Oh, the Lark of it all!
I thought it might be interesting to audition for my junior class play. My neighbor, Ed Howard, one of the most interesting folks knew at that time, was a frequent player at the Butler Play House and he had mentioned to me that drama allows you to live outside yourself. Sounded interesting to me!
The play was a Moss Hart comedy known to a generation of Turner Classic fans, “You Can’t Take It with You”. I read for a part and did a pretty bad job but I was no worse, I suppose, than others – or was it just that there were only so many readers and lots of parts. I “won” the role of Mr. Kirby and was pleased because many of my favorite classmates were in the cast as well.
We had the usual drill of rehearsals, blocking studies, costume ideas and all the falderal that goes with such dramatic efforts. Our first performance was for the school during the regular day and we did an acceptable job. Bob and Buddy were hilarious as the guys who made fireworks in the basement. Larry portrayed “Ed” who “played” the xylophone while a taped recording of what might have been Lionel Hampton working at warp speed blared unrealistically from speakers in the ceiling. Louanna was perfect as an aspiring ballet dancer. I did get a laugh when wrestling with the ballet instructor Rascolincov, who was played by my debate partner George, tossed me to the stage floor. Mrs. Kirby reminisced about our honeymoon in Hot Springs, offering a double entendre that, despite Barbara’s great delivery, was lost on the young audience. After the curtain call we got a pat on the back from Mrs. Walters and prepared for the second performance the next evening which would allow our parents and other theater goers from Saxonburg to see our work.
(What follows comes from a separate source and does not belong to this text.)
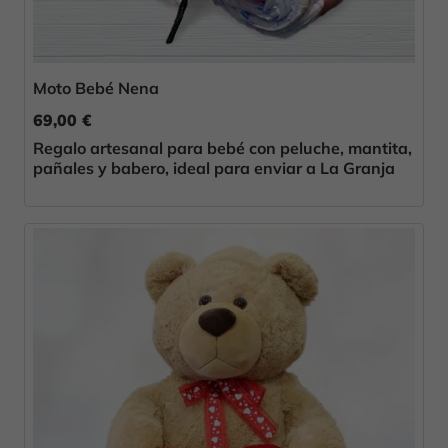
Moto Bebé Nena
69,00 €
Regalo artesanal para bebé con peluche, mantita,
pañales y babero, ideal para enviar a La Granja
All went well until into the third act, Dave Logan acting as “Grandpa” decided to inject, in the words of that popular icon of the day, Mary Poppins, “an element of fun.” He substituted the term “bouillon cube” for several nouns during his otherwise correct delivery. The heresy spread like typhoid and soon others joined in. The “joke” for some reason was hilarious to about half the cast and, like the SNL cast could do on occasion, we “lost it”. Others in the cast tried to hold the show on track. This was probably the tonic needed to drag us through to the closing prayer offered by “Grandpa” which contained several bouillon cube nouns. As we “prayed” around the table, we were stifling guffaws. The final curtain fell.
I am not sure the spirit of comedy was honored that evening but some of us in the cast sure had a good laugh. We did not do justice to Mrs. Walters, our faculty advisor, who was as wonderful a teacher as I ever had. I hope it caused her no pain or embarrassment. I can’t help thinking we might have ruined a great experience for my dear friend, Rita, the student director. Still, when having dinner 40 years later with the “ballet dancer” and her husband the “lighting supervisor” we were able to recall the entire thing with a good chuckle. “What WERE we thinking?”